La task-force che intende combattere definitivamente lo spam sta prendendo forma e, dopo aver formalizzato l’unione di intenti già in Aprile, giunge ora alla pubblicazione delle prime proprie raccomandazioni sul problema. Microsoft, AOL, Yahoo!, Earthlink, British Telecom, Comcast: tutti i maggiori provider si sono uniti sotto il nome di ASTA (Anti Spam Technical Alliance) ed intendono far valere il proprio peso politico al fine di una sollecita risoluzione di una piaga che, primariamente, colpisce utenti e ISP.

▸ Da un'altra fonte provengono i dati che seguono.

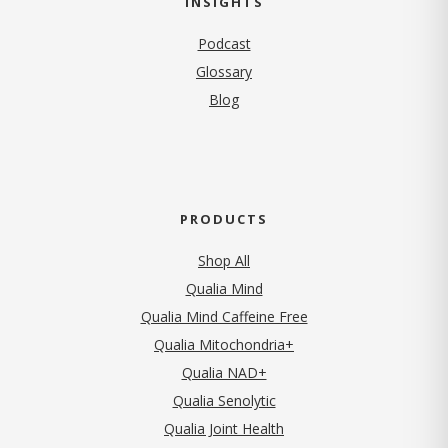
INSIGHTS
Podcast
Glossary
Blog
PRODUCTS
Shop All
Qualia Mind
Qualia Mind Caffeine Free
Qualia Mitochondria+
Qualia NAD+
Qualia Senolytic
Qualia Joint Health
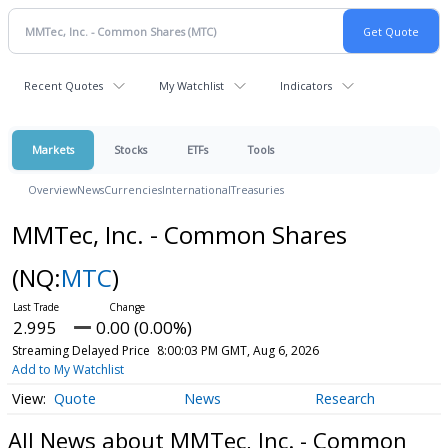
Recent Quotes
My Watchlist
Indicators
Markets
Stocks
ETFs
Tools
Overview
News
Currencies
International
Treasuries
MMTec, Inc. - Common Shares
(NQ:
MTC
)
2.995
0.00 (0.00%)
Streaming Delayed Price
8:00:03 PM GMT, Aug 6, 2026
Add to My Watchlist
Quote
News
Research
All News about MMTec, Inc. - Common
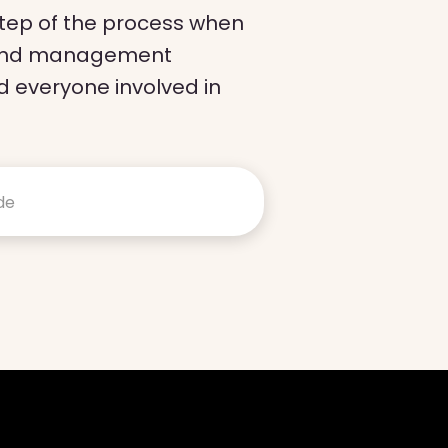
 step of the process when
ch and management
 everyone involved in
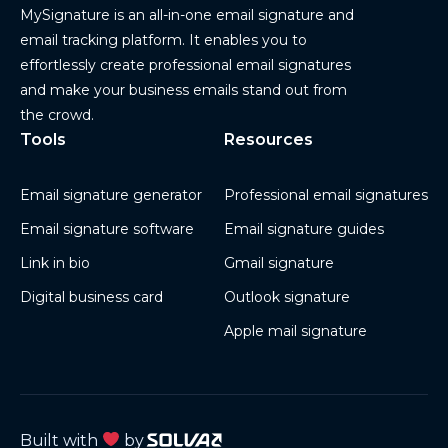
MySignature is an all-in-one email signature and
email tracking platform. It enables you to
effortlessly create professional email signatures
and make your business emails stand out from
the crowd.
Tools
Resources
Email signature generator
Professional email signatures
Email signature software
Email signature guides
Link in bio
Gmail signature
Digital business card
Outlook signature
Apple mail signature
Built with
by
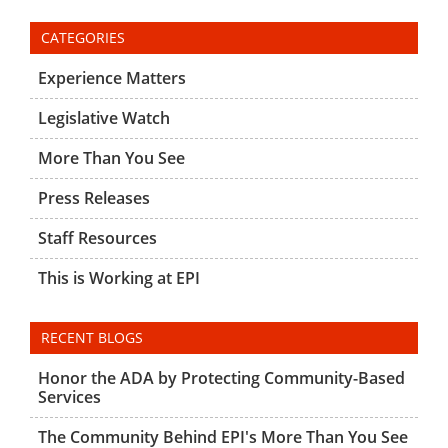
CATEGORIES
Experience Matters
Legislative Watch
More Than You See
Press Releases
Staff Resources
This is Working at EPI
RECENT BLOGS
Honor the ADA by Protecting Community-Based
Services
The Community Behind EPI's More Than You See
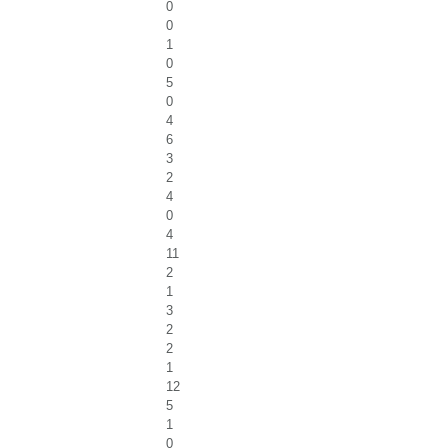
0
0
1
0
5
0
4
6
3
2
4
0
4
11
2
1
3
2
2
1
12
5
1
0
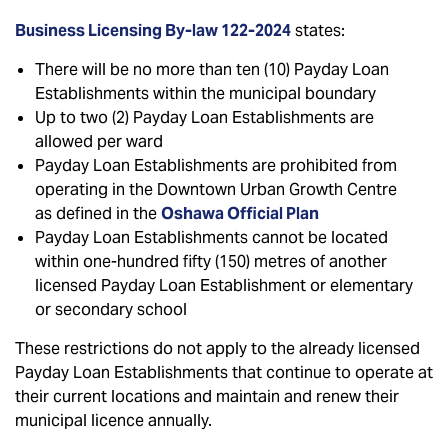
Business Licensing By-law 122-2024
states:
There will be no more than ten (10) Payday Loan
Establishments within the municipal boundary
Up to two (2) Payday Loan Establishments are
allowed per ward
Payday Loan Establishments are prohibited from
operating in the Downtown Urban Growth Centre
as defined in the
Oshawa Official Plan
Payday Loan Establishments cannot be located
within one-hundred fifty (150) metres of another
licensed Payday Loan Establishment or elementary
or secondary school
These restrictions do not apply to the already licensed
Payday Loan Establishments that continue to operate at
their current locations and maintain and renew their
municipal licence annually.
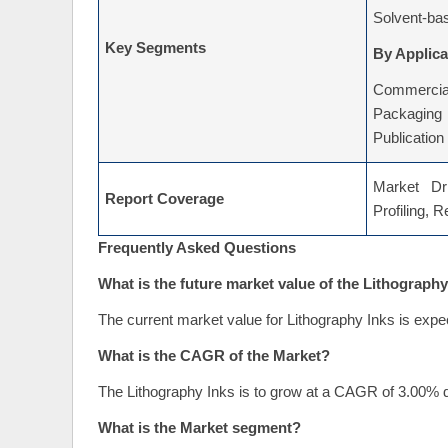
Solvent-ba
Key Segments
By Applica
Commercial
Packaging
Publication
Market Dri
Report Coverage
Profiling, 
Frequently Asked Questions
What is the future market value of the Lithography
The current market value for Lithography Inks is expe
What is the CAGR of the Market?
The Lithography Inks is to grow at a CAGR of 3.00% d
What is the Market segment?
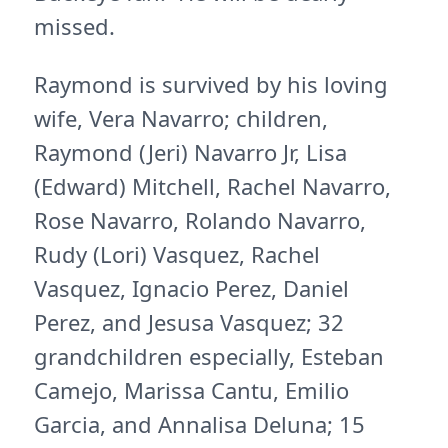
missed.
Raymond is survived by his loving
wife, Vera Navarro; children,
Raymond (Jeri) Navarro Jr, Lisa
(Edward) Mitchell, Rachel Navarro,
Rose Navarro, Rolando Navarro,
Rudy (Lori) Vasquez, Rachel
Vasquez, Ignacio Perez, Daniel
Perez, and Jesusa Vasquez; 32
grandchildren especially, Esteban
Camejo, Marissa Cantu, Emilio
Garcia, and Annalisa Deluna; 15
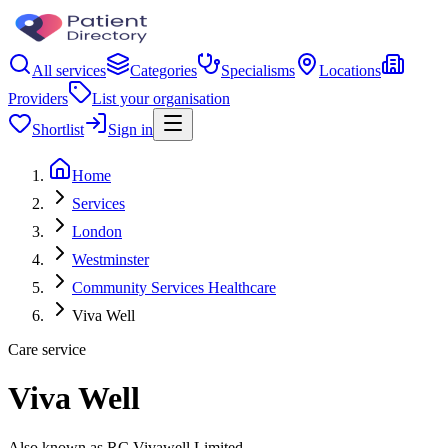
All services
Categories
Specialisms
Locations
Providers
List your organisation
Shortlist
Sign in
Home
Services
London
Westminster
Community Services Healthcare
Viva Well
Care service
Viva Well
Also known as RC Vivawell Limited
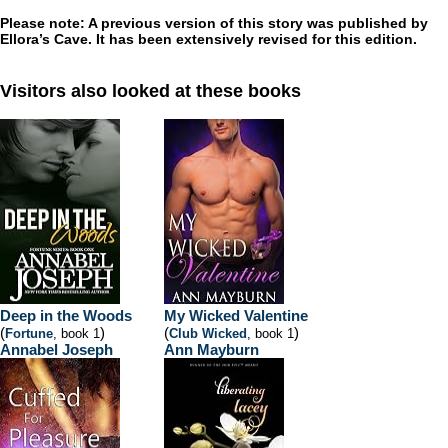
Please note: A previous version of this story was published by
Ellora’s Cave. It has been extensively revised for this edition.
Visitors also looked at these books
Deep in the Woods
My Wicked Valentine
(
)
(
)
Fortune
, book 1
Club Wicked
, book 1
Annabel Joseph
Ann Mayburn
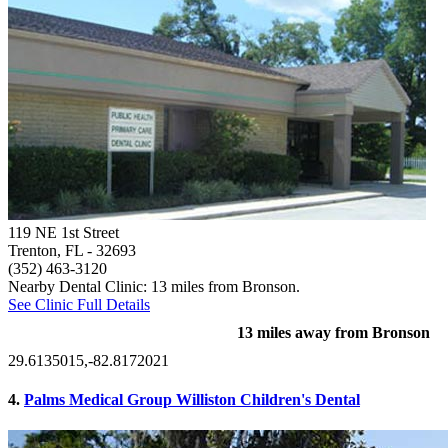
119 NE 1st Street
Trenton, FL
- 32693
(352) 463-3120
Nearby Dental Clinic: 13 miles from Bronson.
See Clinic Full Details
13 miles away from Bronson
29.6135015,-82.8172021
4.
Palms Medical Group Williston Children's Dental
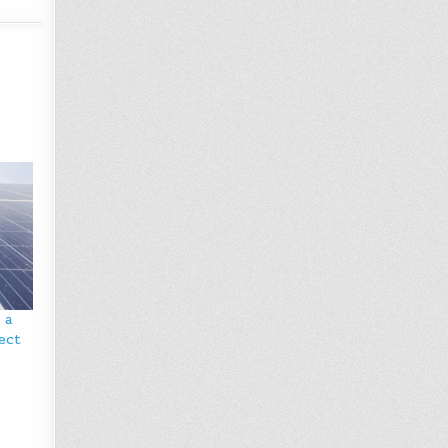
 a
ject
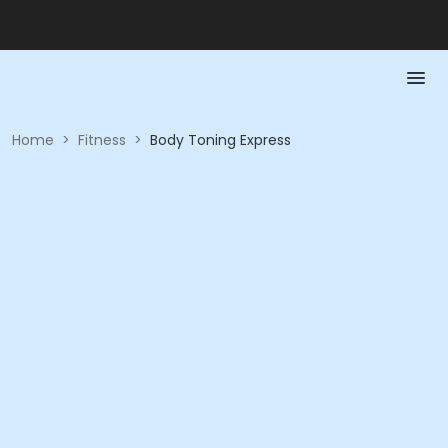
Home
>
Fitness
>
Body Toning Express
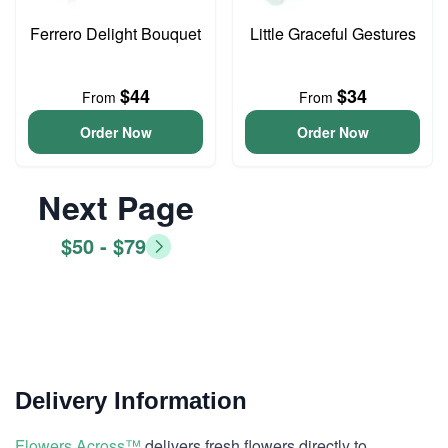
Ferrero Delight Bouquet
Little Graceful Gestures
$44
$34
From
From
Order Now
Order Now
Next Page
$50 - $79
Delivery Information
Flowers Across™
delivers fresh flowers directly to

Il problema è ai vertici della lista di interrogativi che ricopre il futuro prossimo della rete, e la soluzione deve essere in grado di limitare i danni causati dai malintenzionati senza pregiudicare i diritti e la fruizione dei normali utenti. E’ risaputo infatti come i worm sfruttino i computer vittima trasformandoli in mail server e moltiplicando così le capacità di propagazione di mail e allegati maligni: tale fenomeno (i cosiddetti “computer-zombie”) va fermato, ma nel contempo non devono essere messe a repentaglio né la privacy né la possibilità di fruizione della Rete per le vittime.
L’antispam è ormai da tempo uno dei principali cavalli di battaglia di nomi altisonanti quali ad esempio Bill Gates, la cui Microsoft ha proposto il cosiddetto “Caller ID” per identificare univocamente il mittente di ogni messaggio, validare la corrispondenza con quanto traspare sulla mail ed impedire così l’impunità per chi invia tonnellate di posta spazzatura.

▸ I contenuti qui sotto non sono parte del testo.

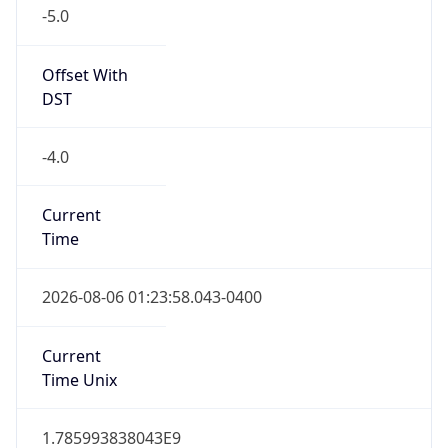
-5.0
Offset With
DST
-4.0
Current
Time
2026-08-06 01:23:58.043-0400
Current
Time Unix
1.785993838043E9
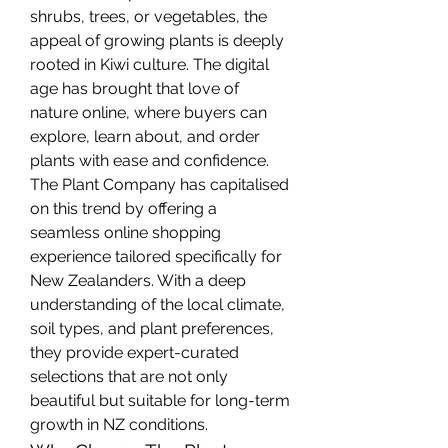
shrubs, trees, or vegetables, the 
appeal of growing plants is deeply 
rooted in Kiwi culture. The digital 
age has brought that love of 
nature online, where buyers can 
explore, learn about, and order 
plants with ease and confidence.
The Plant Company has capitalised 
on this trend by offering a 
seamless online shopping 
experience tailored specifically for 
New Zealanders. With a deep 
understanding of the local climate, 
soil types, and plant preferences, 
they provide expert-curated 
selections that are not only 
beautiful but suitable for long-term 
growth in NZ conditions.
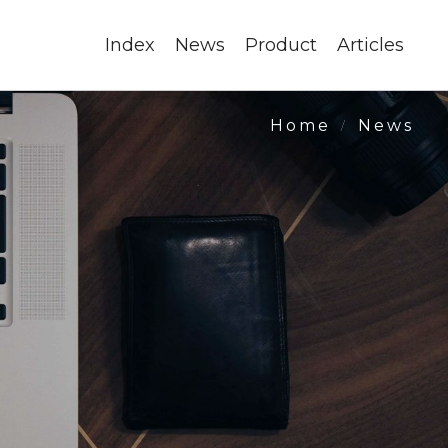
Index
News
Product
Articles
News
Home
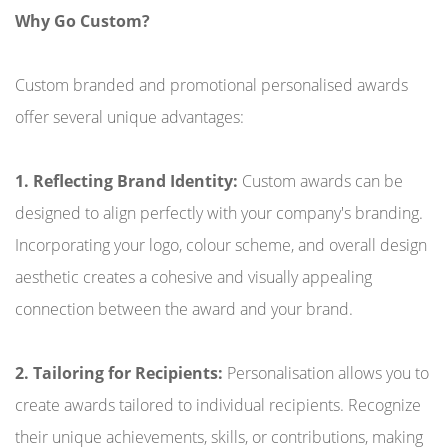
Why Go Custom?
Custom branded and promotional personalised awards
offer several unique advantages:
1. Reflecting Brand Identity:
Custom awards can be
designed to align perfectly with your company's branding.
Incorporating your logo, colour scheme, and overall design
aesthetic creates a cohesive and visually appealing
connection between the award and your brand.
2. Tailoring for Recipients:
Personalisation allows you to
create awards tailored to individual recipients. Recognize
their unique achievements, skills, or contributions, making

ASTA, come anticipato, ha mosso nelle ultime ore i suoi primi passi rilasciando specifiche raccomandazioni circa le principali problematiche da combattere. Innanzitutto va evitata la contraffazione del mittente: grazie al “domain spoofing” gli spammer possono celare la propria identità e lavorare impunemente, dunque un sistema di riconoscimento (sulla scia del Caller ID) può essere un adeguato deterrente all’attività illecita.

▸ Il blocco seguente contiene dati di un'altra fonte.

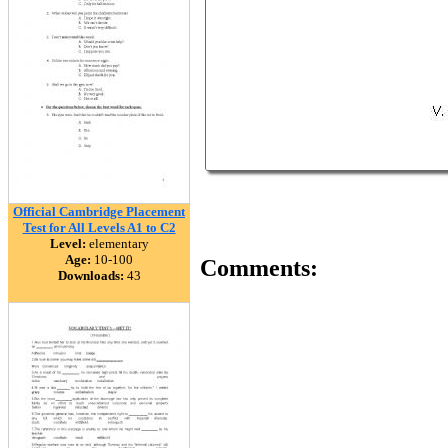
Official Cambridge Placement
Test for All Levels A1 to C2
Level:
elementary
Age:
10-100
Comments:
Downloads:
43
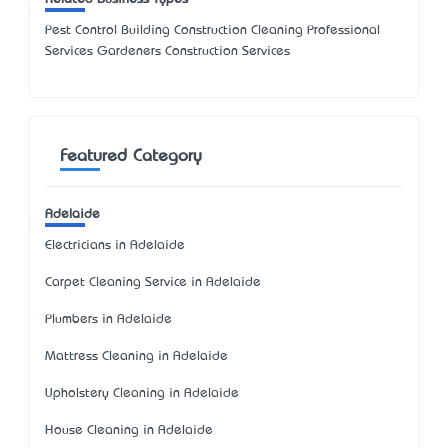
Pest Control Building Construction Cleaning Professional
Services Gardeners Construction Services
Featured Category
Adelaide
Electricians in Adelaide
Carpet Cleaning Service in Adelaide
Plumbers in Adelaide
Mattress Cleaning in Adelaide
Upholstery Cleaning in Adelaide
House Cleaning in Adelaide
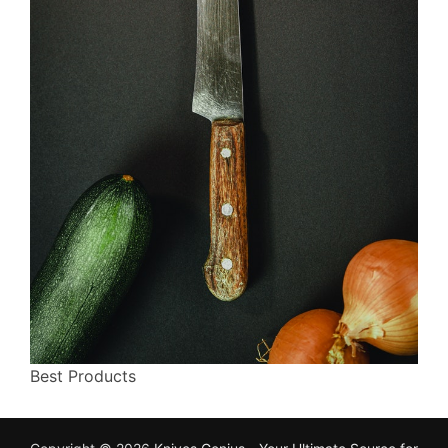
Best Products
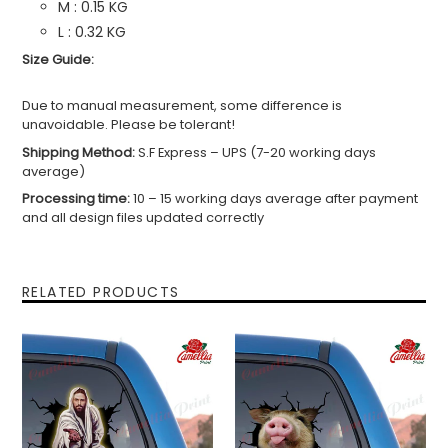
M : 0.15 KG
L : 0.32 KG
Size Guide:
Due to manual measurement, some difference is
unavoidable. Please be tolerant!
Shipping Method:
S.F Express – UPS (7-20 working days
average)
Processing time:
10 – 15 working days average after payment
and all design files updated correctly
RELATED PRODUCTS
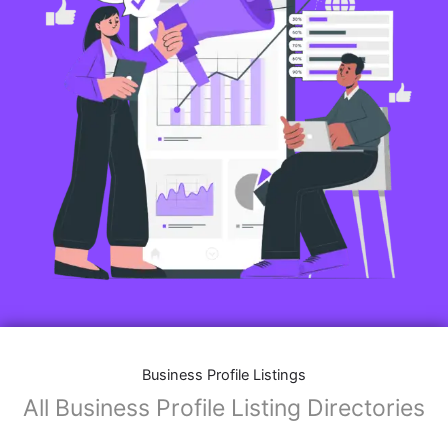
Features of Business Listings website:
Business Description:
Provide an overview of your business, including your
mission, vision, and what sets you apart from
competitors.
Operating Hours:
Map Integration:
Social Media Links:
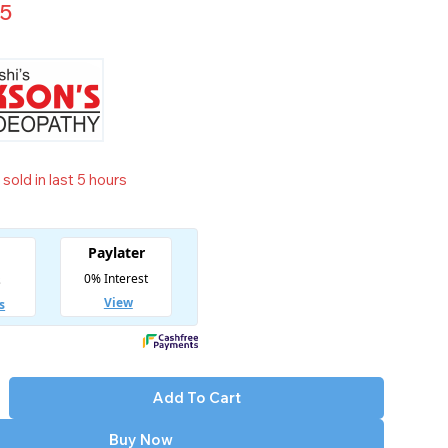
65
sold in last 5 hours
t! Over 6 people have in their cart
Add To Cart
Buy Now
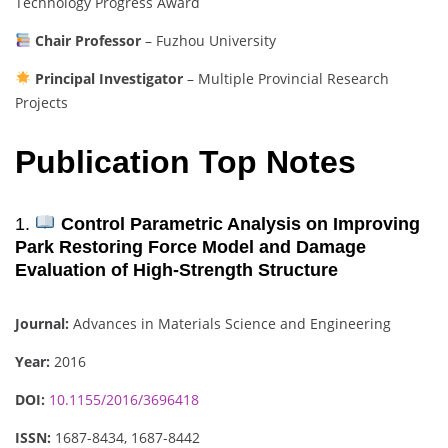
Technology Progress Award
Chair Professor
– Fuzhou University
Principal Investigator
– Multiple Provincial Research
Projects
Publication Top Notes
1.
Control Parametric Analysis on Improving
Park Restoring Force Model and Damage
Evaluation of High-Strength Structure
Journal:
Advances in Materials Science and Engineering
Year:
2016
DOI:
10.1155/2016/3696418
ISSN:
1687-8434, 1687-8442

Inoltre gli ISP devono provvedere a limitare tecnicamente la propagazione dello spam. A proposito di questo punto però ASTA propone di mettere in una sorta di quarantena le macchine infettate, bloccando dunque la possibilità dell’utente di inviare mail. La soluzione è quindi particolarmente invasiva e limitante nei confronti di chi già deve pagare lo scotto di un worm nel proprio pc. Ulteriore vincolo è il numero delle mail inviate in una unità di tempo: vincolo sufficientemente largo per non limitare l’attività di aziende e privati ma vincolo sufficientemente piccolo da impedire il lancio di messaggi in quantità potenzialmente dannose.